UCAS postcode service aims to overcome social bias

October 22, 1999

Universities will be able to tell whether they are inadvertently discriminating against students from under-represented groups by using a service launched by the Universities and Colleges Admissions Service next week, writes Alison Goddard.

The internet-based service will reveal how many students from under represented groups apply to an institution, how many receive offers and how many enrol.

Vice-chancellors had previously complained that they did not have access to the postcode analysis the funding councils use to allocate to institutions a 5 per cent premium for each student recruited from

an under-represented (below national average) group. The funding council analysis describes the population as coming from one of 40 postcode types. If a student is recruited from a type under-represented in higher education, the institution receives a bonus.

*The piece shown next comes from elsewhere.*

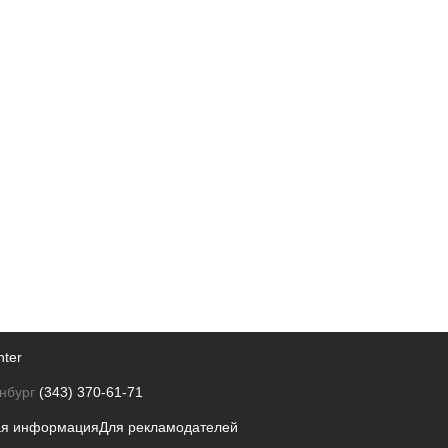
nter
нбург
(343) 370-61-71
ая информация
Для рекламодателей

According to UCAS, the service will enable universities to break down applications to the extent that particular housing estates, parts of inner cities or less accessible rural areas could be targeted. Universities could work with specific local schools and careers offices to increase the number of local people applying to enter higher education.

"Despite the expansion of recent years, people from lower socio-economic groups are still woefully under-represented in higher education. The universities and colleges want to tackle that problem, and UCAS can now give them the tools to do that job," said Tony Higgins, chief executive of UCAS.

"The forecasting and planning service can pick out exactly which areas of towns and cities are sending people to a particular university or college, compared with its rivals.

"It will show the institution where to focus its recruitment work, with a view to long-term social change in its student population," he added.